On Thursday, the British public voted to leave the European Union, a shocking result that flew in the face of betting markets and professional prediction firms.  

On each side of the discussion around the British exit, or Brexit, stood a wide array of politicians, celebrities and other public figures, in the U.K. and abroad. Here are some of those who ended up victorious in the Brexit vote.

Boris Johnson, MP and ex-mayor of London

Even before the referendum date was announced, London’s then-Mayor Boris Johnson had come out for leaving the EU. “I want a better deal for the people of this country, to save them money and to take back control,” the famously disheveled politician said, highlighting the theme of sovereignty central to Brexit advocates.

Clearly angling to succeed Cameron as leader of the Conservatives, Johnson emerged as one of the most popular and eloquent proponents of leaving the EU. “Now is the time to believe in ourselves, and in what Britain can do, and to remember that we always do best when we believe in ourselves,” Johnson wrote days before the referendum. “I believe that change will be overwhelmingly positive.”

Nigel Farage, leader of the U.K. Independence Party 

Most Brexit proponents spent just a few months pushing for the U.K. to leave Europe. Nigel Farage, co-founder and head of the right-wing U.K. Independence Party, has devoted more than two decades to the cause.

Farage and UKIP made a central issue of the EU’s migration policies, which allows free movement across borders, calling the referendum a fight “to take our country back.” But as anti-immigration rhetoric escalated, Farage took heat over his party’s messaging. The criticism peaked last week, when Farage drew accusations of racism after posing with a billboard depicting a long procession of migrants, titled “BREAKING POINT.”

“Let June the 23rd go down in our history as our independence day,” Farage announced as the result became clear early Friday morning.

GettyImages-540654030 UKIP leader Nigel Farage addresses the media during the launch of a national poster campaign urging voters to vote to leave the EU. Photo: DANIEL LEAL-OLIVAS/AFP/Getty Image

Tim Martin, pub mogul

Pubgoers are no strangers to politics. But for patrons of the J.D. Wetherspoon chain of drinking establishments, the EU referendum made the pub into a political battleground, with founder and chairman Tim Martin using his 954 locations to ferment excitement for the "leave" camp.
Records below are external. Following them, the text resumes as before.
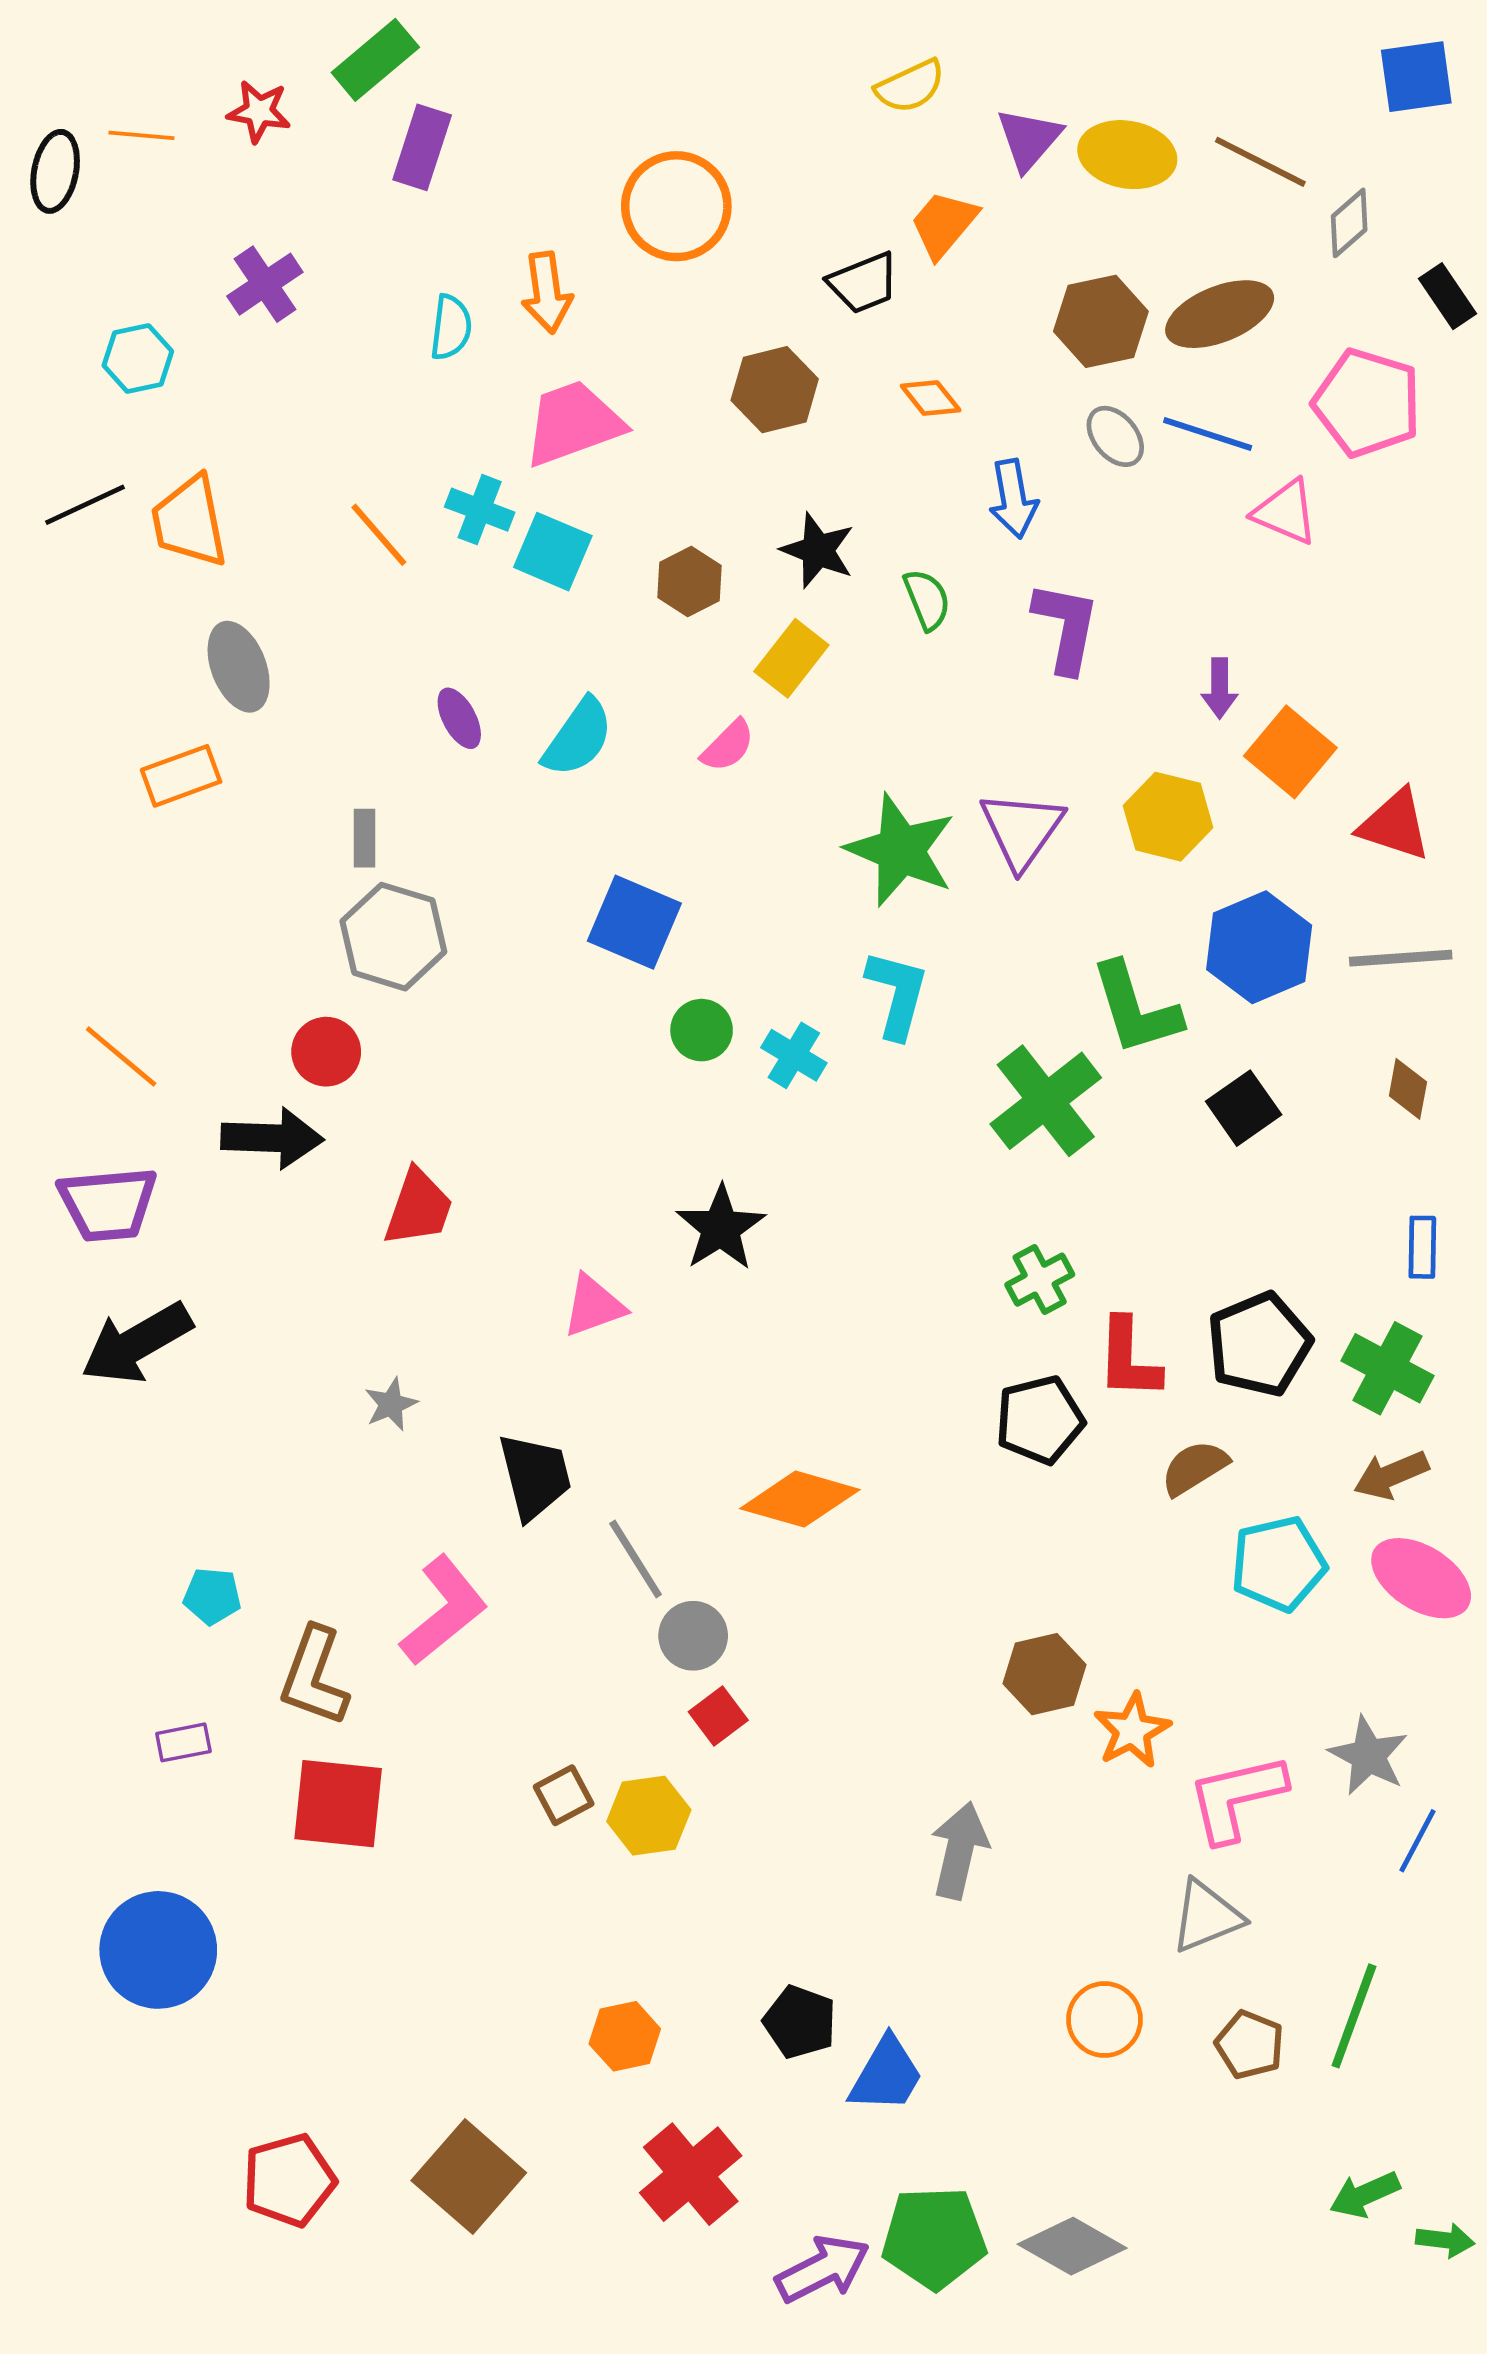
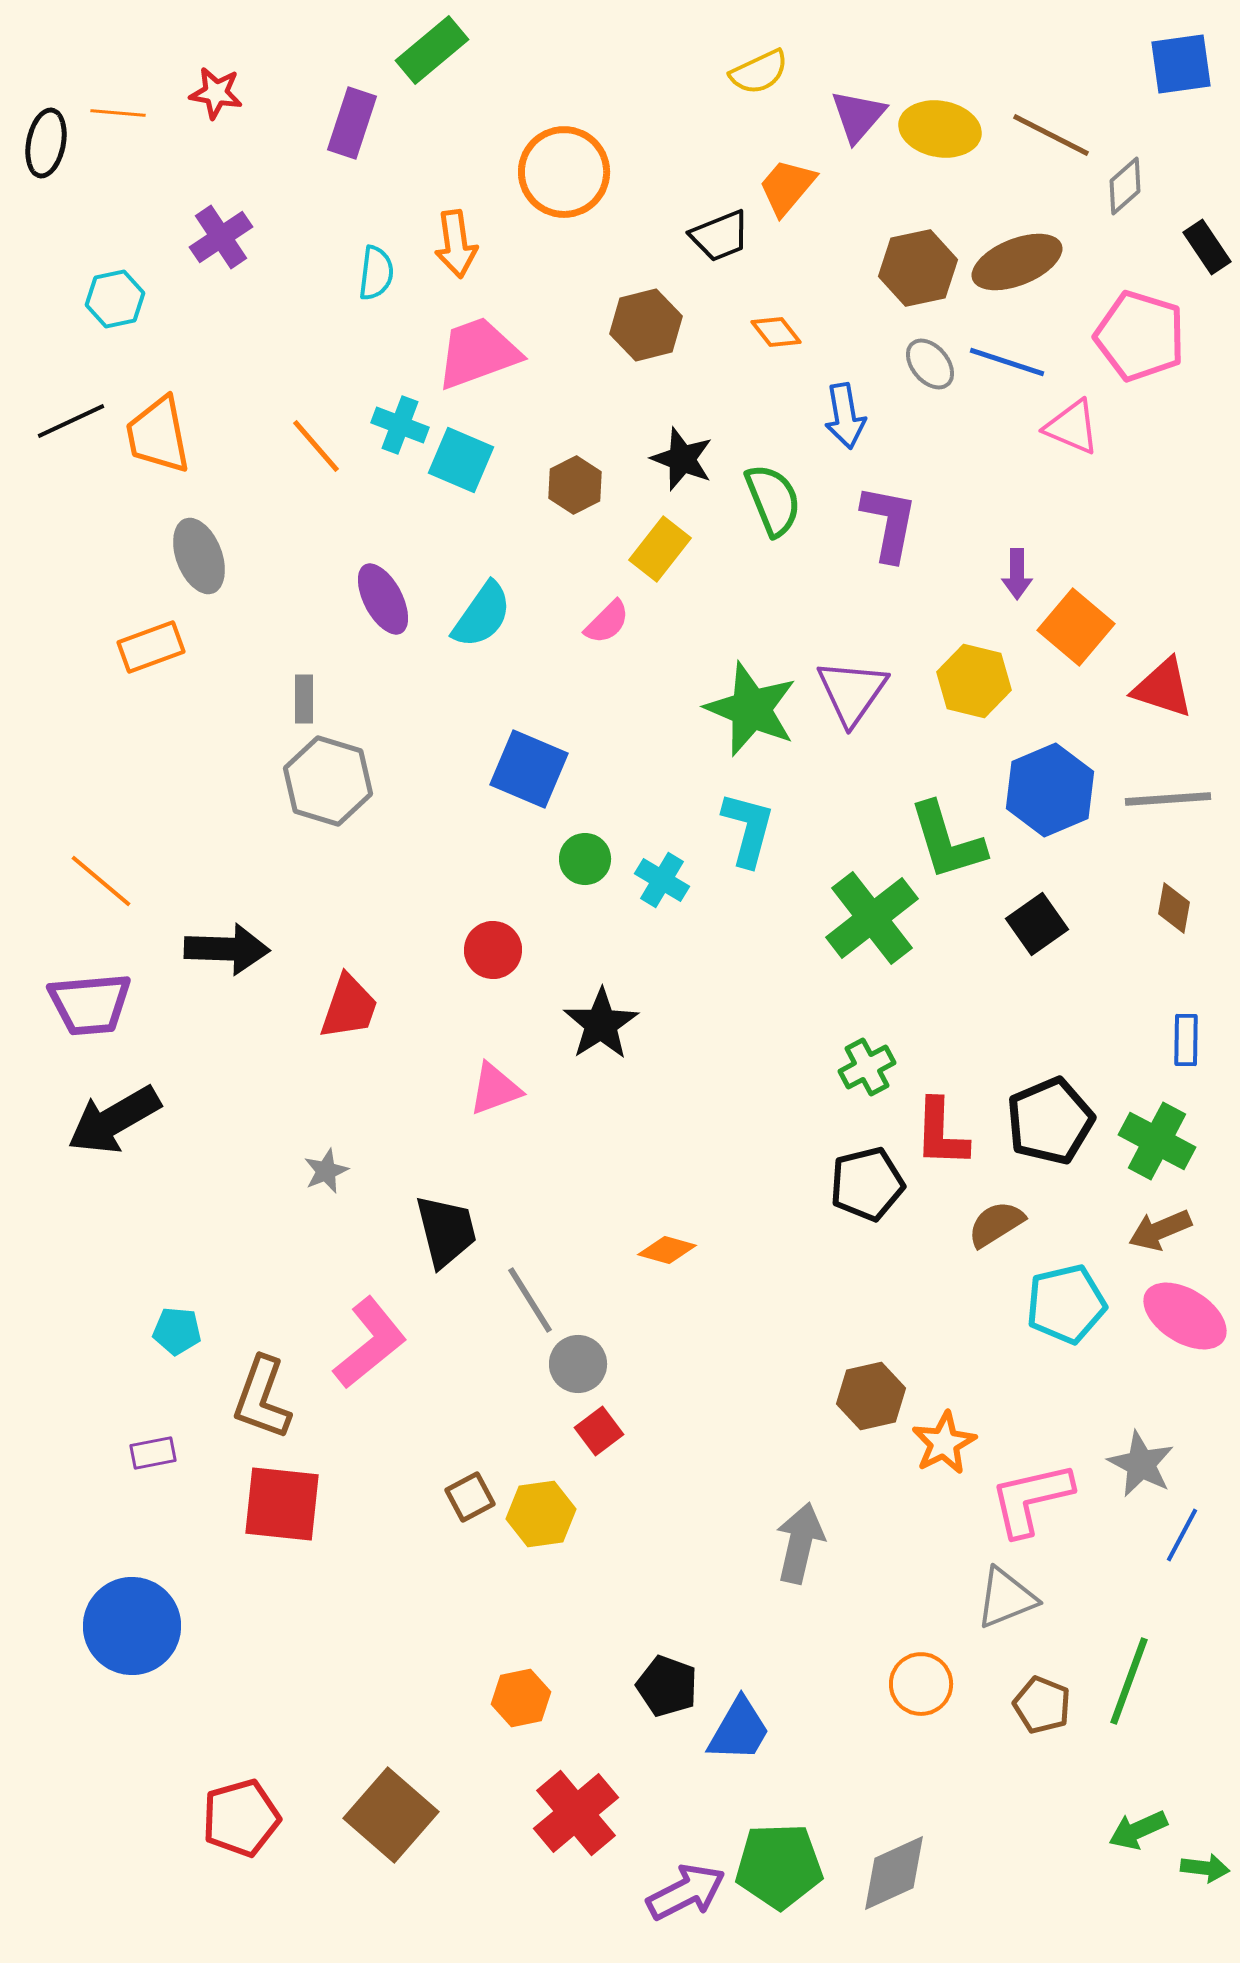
green rectangle: (375, 60) -> (432, 50), moved
green semicircle: (927, 600) -> (773, 500), size x1.4
purple ellipse: (459, 718) -> (383, 599), size x1.4
red circle: (326, 1052) -> (493, 950), moved
orange diamond: (800, 1499) -> (667, 1250), size x0.6
gray diamond: (1072, 2246) -> (894, 1873), turned -54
In addition to pints of ale, Martin’s pubs served up a steady stream pro-Brexit literature in Wetherspoon News, a magazine trumpeting his views. “Some people are opinion formers,” Martin told the Financial Times. “My theory is that Wetherspoon will decide the outcome of the referendum.”
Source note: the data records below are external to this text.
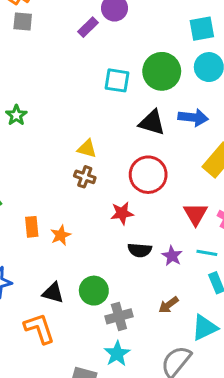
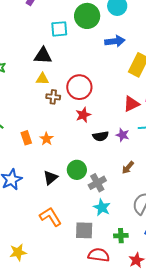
black triangle: (152, 123) -> (43, 56), moved
yellow triangle: (87, 149) -> (42, 79), moved
red circle: (148, 175) -> (79, 87), moved
red triangle: (196, 214) -> (131, 104), turned 48
black triangle: (53, 293) -> (51, 178), turned -42
orange L-shape: (39, 328) -> (51, 217), moved

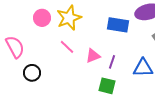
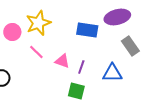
pink circle: (42, 18) -> (12, 32), moved
pink triangle: (93, 56) -> (62, 61), turned 42

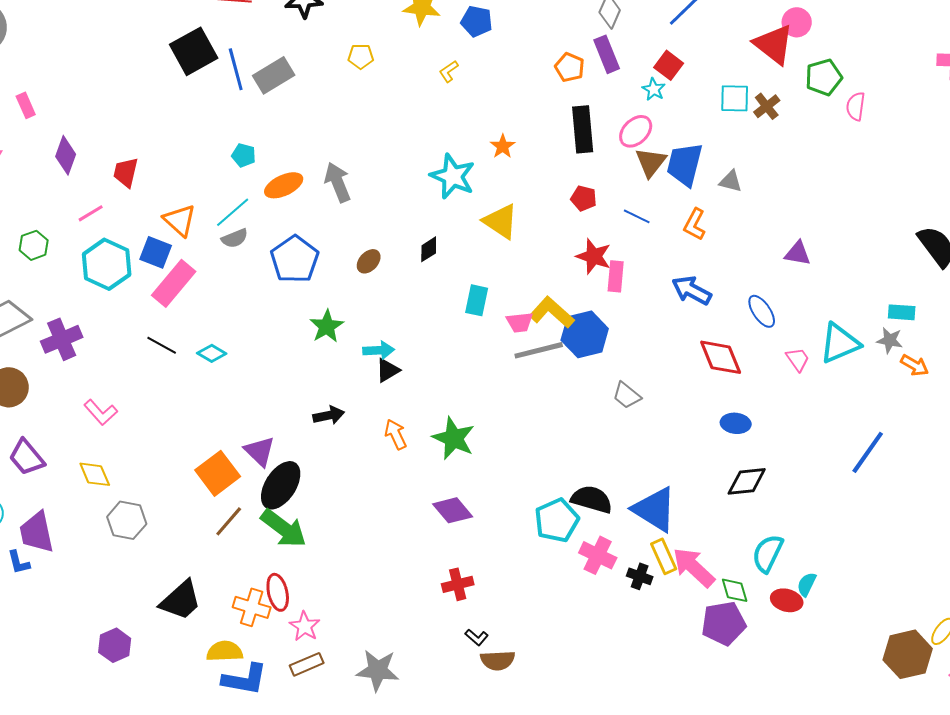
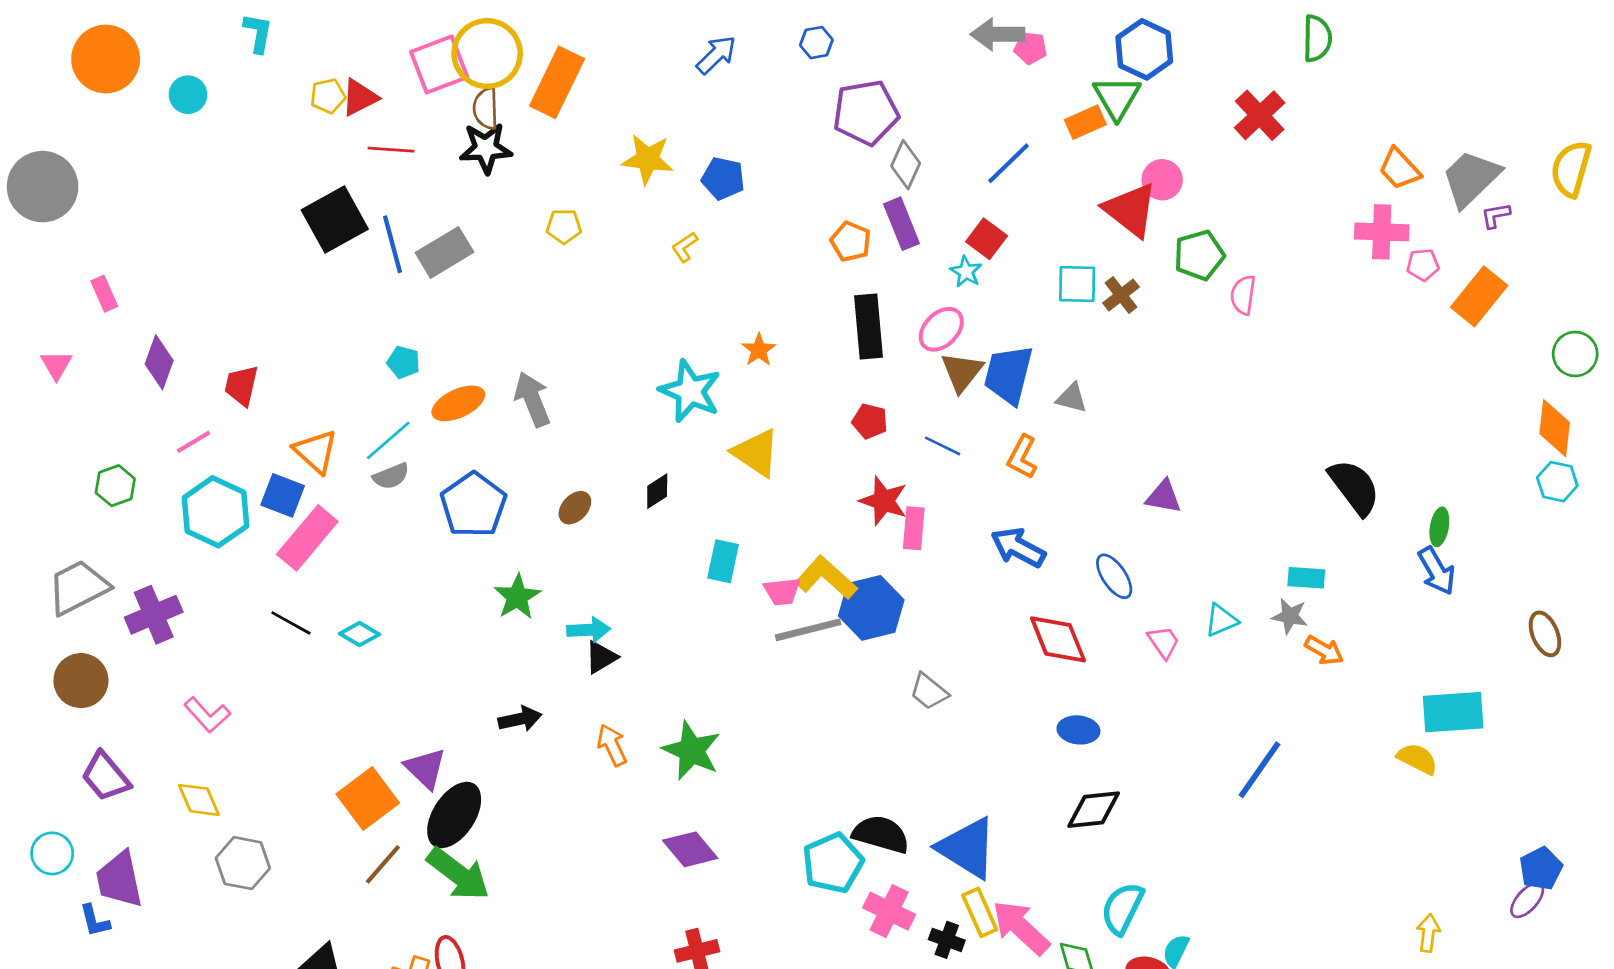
cyan triangle: (840, 343) -> (1221, 620), size x0.6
GettyImages-540158030 Tim Martin, chairman of Wetherspoons pub chain, discusses the referendum in London, June 14, 2016. Photo: BEN STANSALL/AFP/Getty Images

Marine Le Pen, French right-wing leader

The EU referendum energized Euroskeptics across the continent, perhaps none more so than the leader of France’s right-wing National Front, Marine Le Pen. A harsh critic of the EU and its immigration policy, Le Pen said a British vote to leave “will prove that it is possible to live outside the European Union. Either we are free or we are not.”

But Le Pen, who will run for president of France again next year, found few friends in Britain. Farage repudiated Le Pen’s party as racist and anti-Semitic. When Le Pen floated a visit to the U.K., an official in the Vote Leave campaign argued vociferously against allying with her, labeling Le Pen’s rhetoric “divisive and inflammatory.” She eventually scuttled her plan to visit, fearing a boomerang effect on the vote. But she tweeted: "If I were a British citizen, I would vote for the Brexit."

Donald Trump, U.S presidential candidate

Though the brash real estate tycoon at times had trouble remembering precisely what Brexit was, he came out for Britain parting with Europe. “I would personally be more inclined to leave, for a lot of reasons like having a lot less bureaucracy,” Trump told the Sunday Times of London.

The Republican presidential candidate, who has promised to build a wall on the Mexican border and ban Muslims from entering the U.S., said the buildup of refugees in the EU was a “horrible thing” for Britain. “A lot of that was pushed by the EU,” Trump said.

Incidentally, Trump departed for Scotland as the vote was being tallied in order to preside over the opening of a golf course. “Leaving now for a one night trip to Scotland in order to be at the Grand Opening of my great Turnberry Resort,” he tweeted. “Will be back on Sat. night!”